This module integrates various Flant services. It:
- Installs madison-proxy as an alertmanager for Prometheus in the cluster; registers with Madison.
- Sends stats required to calculate the cost of maintaining the cluster.
- Sends logs of the Deckhouse operator (these facilitate the debugging process).
- Configures SLA metrics collection.
Data collection
Where does Deckhouse send the data?
All data is sent through a single entry point. The connect.deckhouse.io
service (hereinafter referred to as Connect or the Connect service) serves as a single entry point.
When sending data, each Deckhouse cluster submits a license key as a Bearer Token for authorization. The Connect service checks whether the key is valid and redirects the request to the target internal Flant service.

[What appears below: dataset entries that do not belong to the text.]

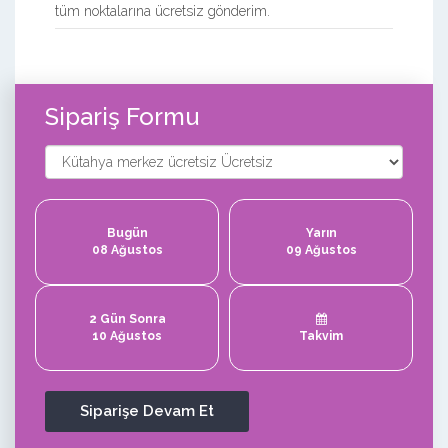
tüm noktalarına ücretsiz gönderim.
Sipariş Formu
Bugün
Yarın
08 Ağustos
09 Ağustos
2 Gün Sonra
10 Ağustos
Takvim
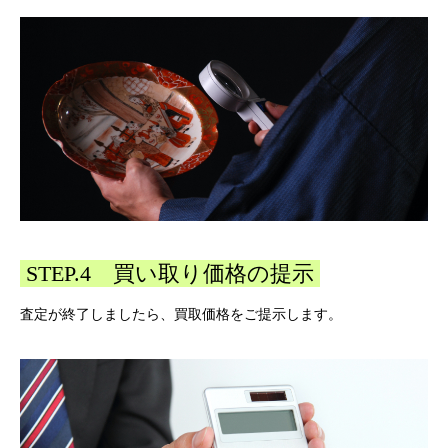
STEP.4 買い取り価格の提示
査定が終了しましたら、買取価格をご提示します。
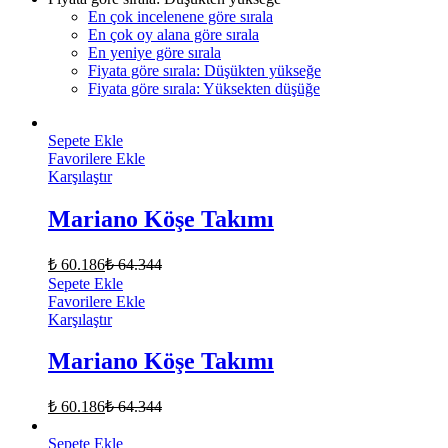
En çok incelenene göre sırala
En çok oy alana göre sırala
En yeniye göre sırala
Fiyata göre sırala: Düşükten yükseğe
Fiyata göre sırala: Yüksekten düşüğe
Sepete Ekle
Favorilere Ekle
Karşılaştır
Mariano Köşe Takımı
₺
60.186
₺
64.344
Sepete Ekle
Favorilere Ekle
Karşılaştır
Mariano Köşe Takımı
₺
60.186
₺
64.344
Sepete Ekle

You must allow access to all IP addresses mapped to the following DNS names to send data from the cluster:
connect.deckhouse.io
;madison-direct.deckhouse.io
.
What data does Deckhouse send?
Learn about how to disable sending data by Deckhouse
Deckhouse sends the following cluster data:
- Statistics on cluster state:
- Kubernetes version;
- Deckhouse version;
- release channel;
- the number of nodes, etc.
- alerts sent to the Madison incident processing system.

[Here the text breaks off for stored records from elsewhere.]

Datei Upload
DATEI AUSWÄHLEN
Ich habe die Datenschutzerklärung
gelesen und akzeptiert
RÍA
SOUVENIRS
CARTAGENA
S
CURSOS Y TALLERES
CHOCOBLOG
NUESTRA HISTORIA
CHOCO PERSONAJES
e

- SLA metrics for Deckhouse components.
- Deckhouse operator logs.
- The way to connect to the cluster master nodes.
Statistics on cluster status
The flant-integration module collects metrics about the state of the cluster objects using shell-operator. Next, the Grafana agent sends the collected metrics over the Prometheus Remote Write protocol.

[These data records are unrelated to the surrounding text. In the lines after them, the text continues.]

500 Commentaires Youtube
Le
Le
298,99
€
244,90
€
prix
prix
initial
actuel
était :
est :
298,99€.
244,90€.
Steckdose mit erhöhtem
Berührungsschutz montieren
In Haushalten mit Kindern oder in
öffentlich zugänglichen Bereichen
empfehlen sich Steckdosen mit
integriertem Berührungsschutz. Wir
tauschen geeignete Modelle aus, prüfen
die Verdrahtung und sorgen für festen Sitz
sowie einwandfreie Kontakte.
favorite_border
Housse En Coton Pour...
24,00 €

The data collected provides the basis for calculating the Managed Kubernetes service fee.
The average number of samples sent per cluster is 35 lines every 30 seconds.
Here is an example of the data collected:
In addition to the metrics collected by the flant-integration module, the upmeter module collects the availability metrics to analyze SLA performance.
Madison notifications
Madison is a notification processing service integrated into Flant’s monitoring platform. Madison can handle alerts in the Prometheus format.
Once the new Deckhouse cluster is created:
- The cluster gets automatically registered in Madison using the license key.
- Madison supplies the cluster with the key needed for sending out alerts and notifications.
- Deckhouse finds all currently available Madison IP addresses using a DNS query for the
madison-direct.flant.com
domain. - Deckhouse creates a
madison-proxy
Pod for each IP address. These are then used to receive Prometheus alerts.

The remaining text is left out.